Greenwald (2009), MASTR adı verilen, BF’li ergenler arasında kullanım için manuelleştirilmiş kapsamlı bir travma odaklı tedavi paketi geliştirdi. Bu yaklaşım, CP’li ergenlerin travmasını tedavi etmeyi amaçlar ve terapide bir güvenlik duygusu oluşturarak, danışanları değişimlerinin aracısı olmaya teşvik ederek, motivasyonu artırarak ve onları hedeflerine doğru ilerleyen başarılara doğru yönlendirerek tedavi engellerini ele alır. Motivasyonel görüşme, bilişsel-davranışçı eğitim, başa çıkma becerileri geliştirme, travma çözümü ve bir faz modeli tedavi yaklaşımında nüksetmeyi önleme/zarar azaltma dahil olmak üzere deneysel olarak doğrulanmış bir dizi terapötik strateji içerir. MASTR protokolü hangi tedavinin travma çözümünü sağlaması gerektiğini belirtmese de, önceki MASTR çalışmalarında EMDR de kullanılmıştır (daha fazla ayrıntı için bakınız Greenwald, 2009).
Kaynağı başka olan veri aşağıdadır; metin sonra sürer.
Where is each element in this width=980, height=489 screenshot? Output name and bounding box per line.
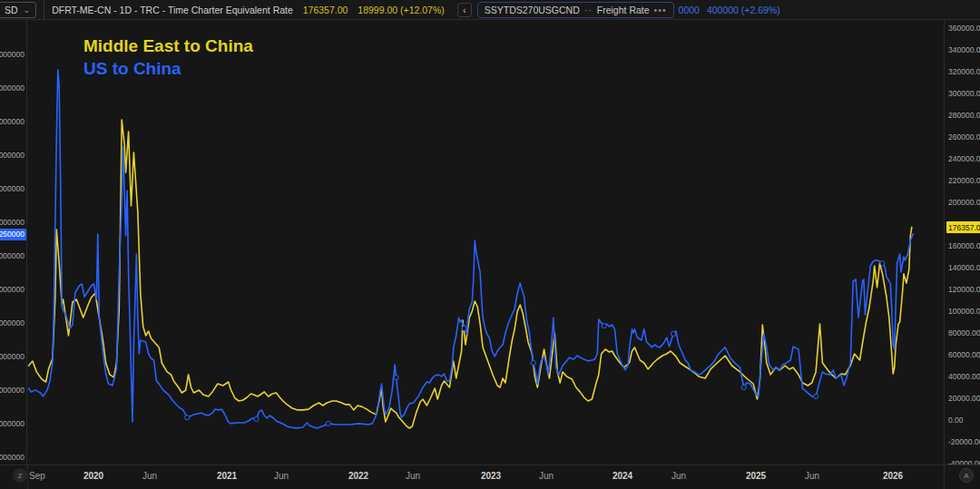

Motivasyonel görüşme (MI), empatik dinlemeyi, istenen ve mevcut davranış arasında bir çelişki geliştirmeyi, tartışmadan kaçınmayı, direnci kabul etmeyi, seçim gücünü vurgulamayı ve öz yeterliliği desteklemeyi içerir. MI’nın etkililiğine dair ampirik kanıtlar, madde bağımlısı popülasyonlar için bol miktarda bulunur (Miller, 1996) ve tüm istemsiz danışanlar için faydalı olduğu ileri sürülmektedir. Bilişsel-davranışçı eğitim ve başa çıkma becerilerinin gelişimi (örn., artan öz-farkındalık, öz izleme ve öz kontrol) travma geçirmiş ve SP popülasyonlarında ampirik olarak desteklenmiştir (Cohen, 1998; Kazdin, 1997). Etkili davranışların yanı sıra istenen sonucu (istenen davranışları teşvik etmek için MASTR’de MI ile birleştirilen) hayal etmeye odaklanan yönlendirilmiş görüntü teknikleri de ampirik destek almıştır (Taylor, Pham, Rivkin ve Zırh, 1998). Son olarak, EMDR için kanıtlar zaten not edilmiştir; EMDR travma çözümü için kullanılmıştır ve travma üzerinde çalışmak travma terapisinin ayrılmaz bir parçası olarak görülmektedir (Cohen, 1998). MASTR, müdahaleleri kullanarak müşteri geçmişini, tedavi planlamasını ve travma çözümü için müşteri hazırlığını içerir.
bu zorlu popülasyona benzersiz şekilde uygundur (Greenwald, 2002a). Bu nedenle, (a) patolojinin temelini oluşturan rahatsız edici anıları, (b) özel olarak işleyen üç yönlü bir yaklaşımı içeren standart EMDR tedavi protokolü, bozulmayı tetikleyen mevcut durumlar ve (c) gelecekteki uygun eylem için bellek şablonları tamamen uygulanmadı; sadece travmayı tedavi etme aşaması kullanıldı.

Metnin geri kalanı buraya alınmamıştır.